Venu de nulle part, tel un Avada Kedavra à la puissance mille, un rayon de lumière verte déchira l'horizon. Aveuglant.

Severus resta un instant désorienté. Assis dans son lit, des papillons verts dansant derrière ses pupilles douloureuses. Le corps entier trempé d'une transpiration glacée, il frissonnait, tandis que l'écho de son propre hurlement résonnait encore dans ses oreilles. Instinctivement, il porta une main à son cou, tant la sensation de la douleur atroce était encore présente à son esprit.
Se félicitant une fois de plus d'avoir eu la prévoyance, comme chaque soir, de jeter un Silencio sur ses courtines, il passa une main encore tremblante sur son front.

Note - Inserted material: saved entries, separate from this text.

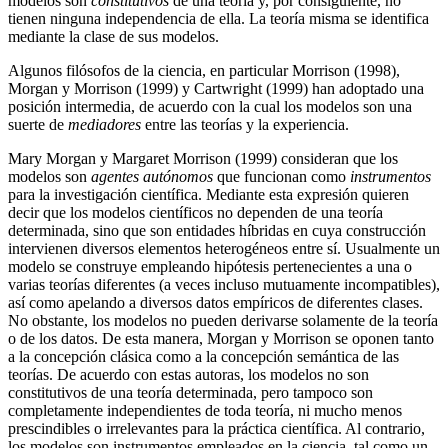
modelos son
constitutivos
de una teoría y, por consiguiente, no
tienen ninguna independencia de ella. La teoría misma se identifica
mediante la clase de sus modelos.
Algunos filósofos de la ciencia, en particular Morrison (1998),
Morgan y Morrison (1999) y Cartwright (1999) han adoptado una
posición intermedia, de acuerdo con la cual los modelos son una
suerte de
mediadores
entre las teorías y la experiencia.
Mary Morgan y Margaret Morrison (1999) consideran que los
modelos son
agentes autónomos
que funcionan como
instrumentos
para la investigación científica. Mediante esta expresión quieren
decir que los modelos científicos no dependen de una teoría
determinada, sino que son entidades híbridas en cuya construcción
intervienen diversos elementos heterogéneos entre sí. Usualmente un
modelo se construye empleando hipótesis pertenecientes a una o
varias teorías diferentes (a veces incluso mutuamente incompatibles),
así como apelando a diversos datos empíricos de diferentes clases.
No obstante, los modelos no pueden derivarse solamente de la teoría
o de los datos. De esta manera, Morgan y Morrison se oponen tanto
a la concepción clásica como a la concepción semántica de las
teorías. De acuerdo con estas autoras, los modelos no son
constitutivos de una teoría determinada, pero tampoco son
completamente independientes de toda teoría, ni mucho menos
prescindibles o irrelevantes para la práctica científica. Al contrario,
los modelos son instrumentos empleados en la ciencia, tal como un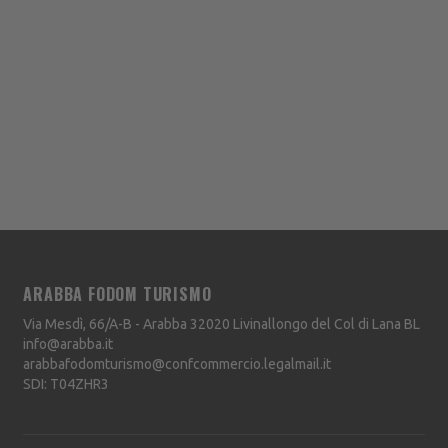
ARABBA FODOM TURISMO
Via Mesdì, 66/A-B - Arabba
32020
Livinallongo del Col di Lana
BL
info@arabba.it
arabbafodomturismo@confcommercio.legalmail.it
SDI: T04ZHR3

Ce n'était pas le premier cauchemar qu'il faisait, et ce ne serait sûrement pas le dernier, mais c'était certainement le pire qu'il ait jamais eu à endurer. Et ce n'était pas rien. En seize ans d'existence, il avait certainement subi plus d'épreuves que la plupart des personnes en une vie entière. Assez pour que ses rêves en soient perturbés à jamais. Il fit jouer les muscles douloureusement contractés de son cou et de ses épaules, tentant de calmer sa respiration haletante et de reprendre le contrôle de son esprit. Mais pour une fois, l'Occlumentie ne lui fut d'aucun secours. Le rêve était gravé dans sa tête aussi clairement que s'il était en train de le vivre. Sentant monter une nausée, il se leva précautionneusement, afin de ne pas réveiller ses camarades de dortoir, et pieds nus sur les carreaux glacés, se précipita dans la salle de bains.

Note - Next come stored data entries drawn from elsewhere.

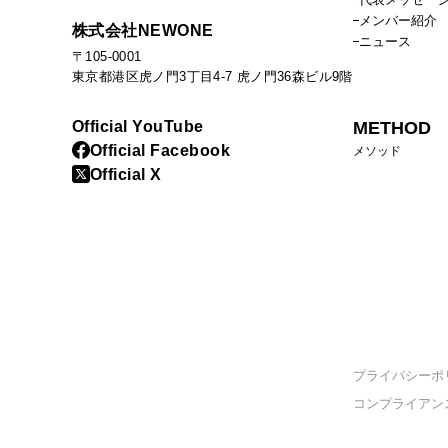
メンバー紹介
株式会社NEWONE
ニュース
〒105-0001
東京都港区虎ノ門3丁目4-7 虎ノ門36森ビル9階
Official YouTube
METHOD
Official Facebook
メソッド
Official X
プライバシーポ
コンプライアン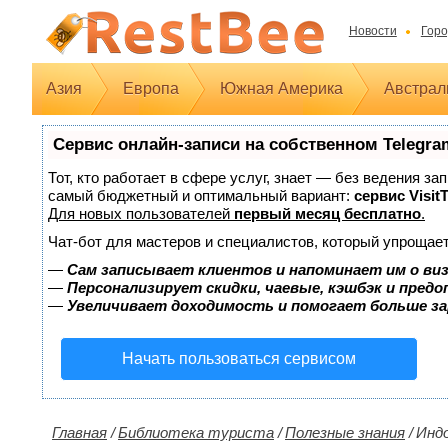
Новости
Горо
Азия
Европа
Южная Америка
Австрал
Сервис онлайн-записи на собственном Telegra
Тот, кто работает в сфере услуг, знает — без ведения з
самый бюджетный и оптимальный вариант:
сервис Visit
Для новых пользователей
первый месяц бесплатно
.
Чат-бот для мастеров и специалистов, который упрощает
—
Сам записывает клиентов и напоминает им о ви
—
Персонализирует скидки, чаевые, кэшбэк и пред
—
Увеличивает доходимость и помогает больше з
Начать пользоваться сервисом
Главная
/
Библиотека туриста
/
Полезные знания
/
Индо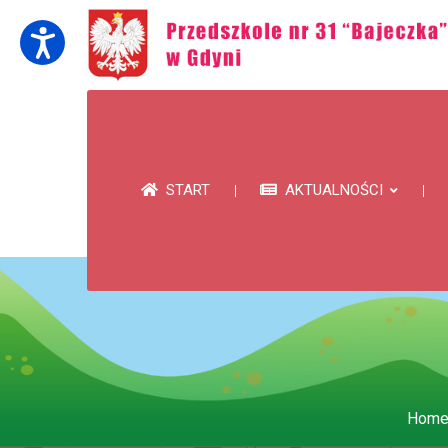
START
AKTUALNOŚCI
Hom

Après s'être rincé la bouche et copieusement aspergé le visage d'eau froide, il releva lentement la tête, rencontrant un regard hanté dans le miroir fixé au-dessus du lavabo. L'artéfact dût lire le danger au fond de ces yeux hagards, car contrairement à son habitude, il renonça prudemment à faire la moindre remarque sarcastique à leur propriétaire.
Une fois qu'il eut rejoint son lit, il jeta un coup d'œil au vieux réveil posé sur son chevet, pour constater qu'il était moins tard qu'il ne l'aurait cru. Il restait encore quelques heures avant le lever du soleil, et il savait qu'il ne pourrait pas se rendormir. Mais à peine à un peu plus d'un mois des BUSEs, il avait besoin d'un minimum de repos, et il voulait, au moins pour quelques heures, oublier le cauchemar qui s'obstinait à tourner en boucle dans sa tête. Pointant sa baguette sur l'un des montants de son baldaquin, il ouvrit la cachette qu'il avait pris soin d'y aménager à la dernière rentrée, dévoilant un flacon rempli d'un liquide violet, dont il mesura soigneusement quelques gouttes dans un verre d'eau. Avec un peu de chance, lorsqu'il se réveillerait, il aurait oublié son rêve.

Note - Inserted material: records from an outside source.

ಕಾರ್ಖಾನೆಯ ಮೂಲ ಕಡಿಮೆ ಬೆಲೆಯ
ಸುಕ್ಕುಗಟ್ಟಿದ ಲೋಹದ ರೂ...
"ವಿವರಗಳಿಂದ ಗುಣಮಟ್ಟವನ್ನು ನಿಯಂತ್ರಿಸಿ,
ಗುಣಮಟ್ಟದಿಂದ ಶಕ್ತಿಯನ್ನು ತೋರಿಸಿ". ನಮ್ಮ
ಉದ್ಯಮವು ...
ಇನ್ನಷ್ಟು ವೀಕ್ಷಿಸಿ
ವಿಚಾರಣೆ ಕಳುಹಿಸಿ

La potion de Sommeil-sans-rêves ne faisait pas partie de celles qu'il confectionnait en secret dans une salle de classe désaffectée qu'il avait transformée en mini laboratoire, et qu'il revendait sous le manteau contre espèces sonnantes et trébuchantes. Depuis l'année précédente, en effet, outre une acceptation tacite, même intéressée, même de surface, par les Sang-pur de Serpentard, son petit négoce lui procurait une source de revenus plus que bienvenue.
Il la brassait uniquement à son usage personnel, et lui-même n'en prenait jamais qu'exceptionnellement, ne connaissant que trop bien l'addiction et les effets secondaires qu'elle pouvait entraîner. Il avait appris à la confectionner, encore enfant, en regardant, jour après jour, sa mère la préparer. C'était le seul moyen qu'elle avait trouvé pour échapper, l'espace de quelques heures à sa vie misérable et à son mari violent. Au fil des années, il l'avait vu la brasser de plus en plus souvent, en proportions de plus en plus concentrées. De plus en plus souvent aussi, il la trouvait endormie sur le fauteuil du salon, le soir en rentrant de l'école, et un jour, cinq ans plus tôt, elle s'était endormie pour de bon. Le médecin moldu avait conclu à une crise cardiaque. Plus tard, Severus avait retrouvé le flacon, qui avait roulé sous le fauteuil, et l'avait conservé jusqu'à l'année précédente. Mais il avait finalement renoncé à analyser les résidus qu'il contenait. Il avait réalisé qu'il ne voulait pas vraiment savoir s'il s'agissait vraiment d'un accident, ou si Eileen l'avait abandonné sciemment, le laissant seul, à la merci de son père.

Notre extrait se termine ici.